預金、保険等の解約、不動産の名義変更などはすでに済ませており、心配事は相続税申告とのことでした。そこで相談員はまず、亡くなられた日をお聞きしました。するとすでに亡くなられてから7か月以上が経過しており、相続税の申告期限まであと3か月弱の状況。驚いた相談員は、その旨をAさんにお伝えし、取り急ぎ、まずは申告が本当に必要なのかの確認と、手続き漏れがないかの確認からお手伝いをすることにしました。
手続きで使用した戸籍等や解約済の通帳や支払伝票などをお預かりし、事前調査を行いましたところ、やはり相続税申告が必要でした。またいくつかの手続きの漏れも確認がとれました。
そこで、Aさんと相談員は相談し、相続税申告とその他の手続きを税理士と協力をして電話、メール、郵便などを駆使して、相続税申告の期限までに力を合わせていくことを決めました。
相続税申告には添付すべき書類がとてもたくさんあります。それらを速やかに税理士に相続人自身が集めて提出しなければなりません。
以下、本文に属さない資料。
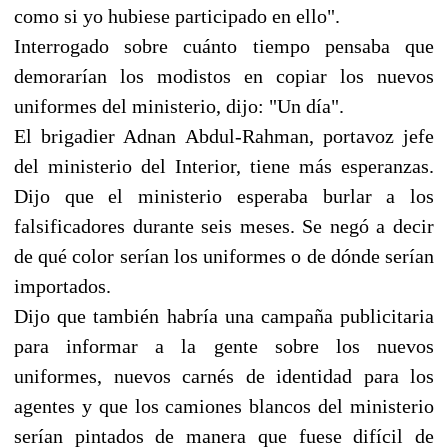
como si yo hubiese participado en ello".
Interrogado sobre cuánto tiempo pensaba que
demorarían los modistos en copiar los nuevos
uniformes del ministerio, dijo: "Un día".
El brigadier Adnan Abdul-Rahman, portavoz jefe
del ministerio del Interior, tiene más esperanzas.
Dijo que el ministerio esperaba burlar a los
falsificadores durante seis meses. Se negó a decir
de qué color serían los uniformes o de dónde serían
importados.
Dijo que también habría una campaña publicitaria
para informar a la gente sobre los nuevos
uniformes, nuevos carnés de identidad para los
agentes y que los camiones blancos del ministerio
serían pintados de manera que fuese difícil de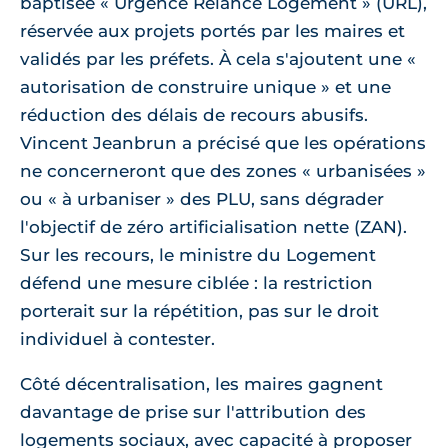
baptisée « Urgence Relance Logement » (URL),
réservée aux projets portés par les maires et
validés par les préfets. À cela s'ajoutent une «
autorisation de construire unique » et une
réduction des délais de recours abusifs.
Vincent Jeanbrun a précisé que les opérations
ne concerneront que des zones « urbanisées »
ou « à urbaniser » des PLU, sans dégrader
l'objectif de zéro artificialisation nette (ZAN).
Sur les recours, le ministre du Logement
défend une mesure ciblée : la restriction
porterait sur la répétition, pas sur le droit
individuel à contester.
Côté décentralisation, les maires gagnent
davantage de prise sur l'attribution des
logements sociaux, avec capacité à proposer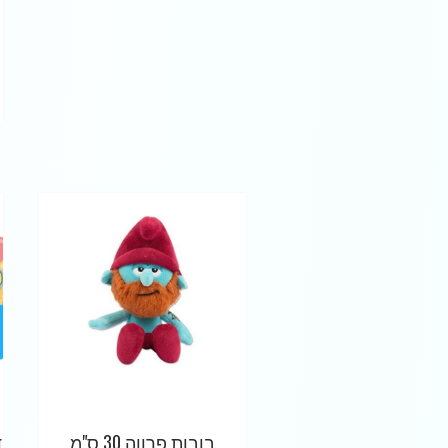
בובות פרווה 30 ס"מ
ד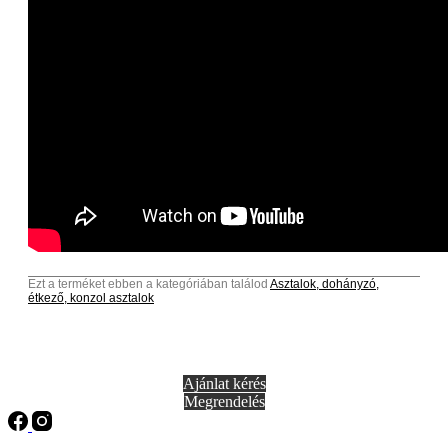
Ezt a terméket ebben a kategóriában találod
Asztalok, dohányzó,
étkező, konzol asztalok
Ajánlat kérés
Megrendelés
ただ、Aさんはお勤めをしており、平日の昼間に銀行などで書類取得をしていくことは困難です。
そこで、相談員はAさんから委任状をいただき、各種東北の金融機関とやり取りをし、2週間ですべての書類を取得しました。それらをAさんの許可をいただき、税理士にお渡しし、それらをもとにAさん、Bさんに税理士から様々なヒアリングをし、東北のたくさんある不動産の現地調査や評価を行い、相続税申告期限の3日前に申告書への押印、申告、納税をすることができました。
Aさんはこんなことならもっと早く頼めばよかった、相続税申告間に合って本当によかったと喜んでいただきました。
現在は、亡くなった方のお住まいと相続人のお住まいが離れていることが当たり前の世の中です。
でも、相続手続支援センターは全国組織。どんな遠方でも、最寄りの支部にご相談していただければ、お手伝いをさせていただけると相談員自身も自信をつけたのでした。